While the idea was widely talked about it never caught on in practice (a special purpose branch eliminator was produced for GCC; Hacker’s Delight also includes a stand alone system). Perhaps the guild of mindbogglingly-obtuse-but-fast-instruction-sequences black-balled it (apprentices have to spend several years doing nothing but writing assembly code for their chosen architecture, thinking about how to make it go faster and/or be shorter and only talk to other apprentices/members and communicate with non-converts exclusively about their latest neat sequence), or perhaps it was just a case of not invented here (writing machine code used to be something that even run of the mill developers got to do every now and again), or perhaps it was not considered cost effective to build a superoptimizer for a given project (I don’t know of anyone offering a generic tool that could be tailored for specific cases) or perhaps developers were happy to just ride the wave of continually faster processors.

It was not until 2008 with Bansal’s thesis that superoptimizer research started to take off (as in paper publication rate increased from once every five years to more than one a year). Bansal found a new market, binary translation i.e., translating the binary of a program built to run on one kind of cpu to run on a different kind of cpu, for instance the Mac 68K emulator.

Bansal and other researchers’ work was oriented towards relatively short instruction sequences. To be really useful some way of handling longer sequences was needed.

A few days ago Stochastic Superoptimization arrived on the scene (or rather a paper describing it became available for download). Schkufza, Sharma and Aiken use Markov chain Monte Carlo methods to sample the possible instruction sequences rather than generating all of them.

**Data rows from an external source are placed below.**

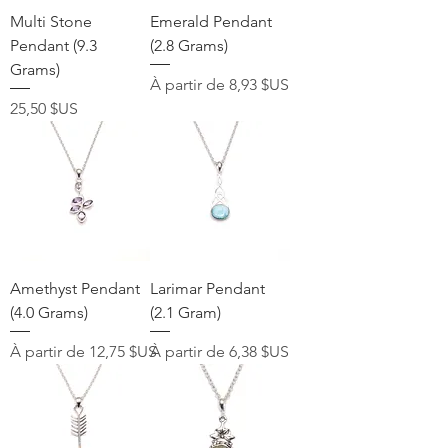
Multi Stone
Emerald Pendant
Pendant (9.3
(2.8 Grams)
Grams)
Prix promotionnel
À partir de
8,93 $US
Prix
25,50 $US
Amethyst Pendant
Larimar Pendant
(4.0 Grams)
(2.1 Gram)
Prix promotionnel
Prix promotionnel
À partir de
12,75 $US
À partir de
6,38 $US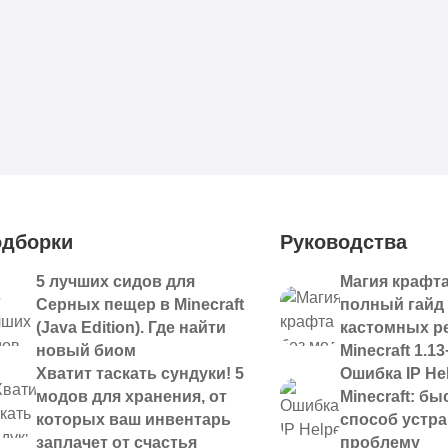
дборки
Руководства
5 лучших сидов для
Магия крафта
Серных пещер в Minecraft
полный гайд
(Java Edition). Где найти
кастомных р
новый биом
Minecraft 1.13
Хватит таскать сундуки! 5
Ошибка IP Hel
модов для хранения, от
Minecraft: б
которых ваш инвентарь
способ устр
заплачет от счастья
проблему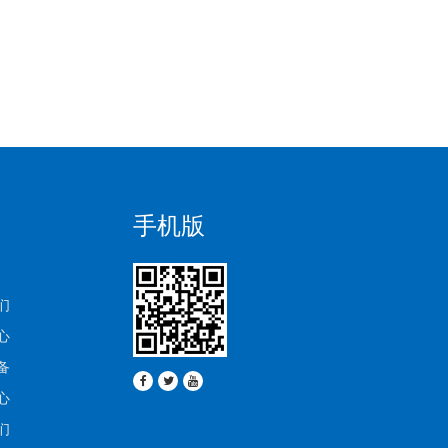
手机版
们
心
备
心
们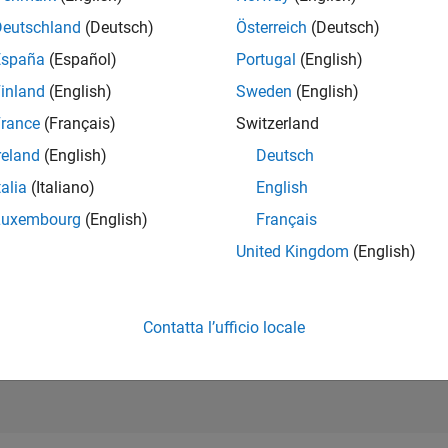
RANK
Deutschland
(Deutsch)
Österreich
(Deutsch)
3.075
of 302.028
España
(Español)
Portugal
(English)
REPUTAZIONE
inland
(English)
Sweden
(English)
20
rance
(Français)
Switzerland
CONTRIBUTI
reland
(English)
Deutsch
7
Domande
13
Risposte
talia
(Italiano)
English
Luxembourg
(English)
Français
ACCETTAZION
DELLE RISPOS
United Kingdom
(English)
57.14%
3/18
04/19
L
05/20
06/21
07/22
08/23
09/24
10/25
CRONOLOGIA
VOTI RICEVUTI
4
Contatta l’ufficio locale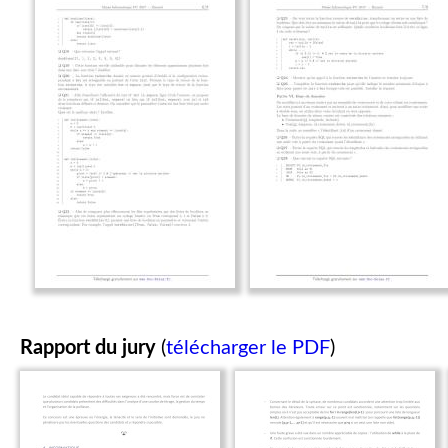
Rapport du jury
(
télécharger le PDF
)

The paper gives a 116 instruction example from which the author’s tool removed 16 lines to produce code that went 1.6 times faster (only 30 ‘core’ instructions were given in paper); what is also very interesting is that the tool operates on compiler generated output (gcc/llvm), suggesting the usage build program, profile it and then stochastic superoptimize the hot spots.

Markov chains and Monte Carlo methods are trendy topics that researchers like to write about, so we will certainly see more papers in this area.

These days few developers have had hands on experience with machine code, so the depth of expertise that was once easy to find is now rare, processors have many more weird and wonderful instructions often interacting with older instructions in obscure ways and the cpu architecture landscape continues to change regularly. The time may have arrived for Superoptimizers to be widely used by industry.

Of course superoptimizers can work at any level of abstraction, including expression trees built directly from some complicated floating-point calculation that needs to be optimized for accuracy or speed.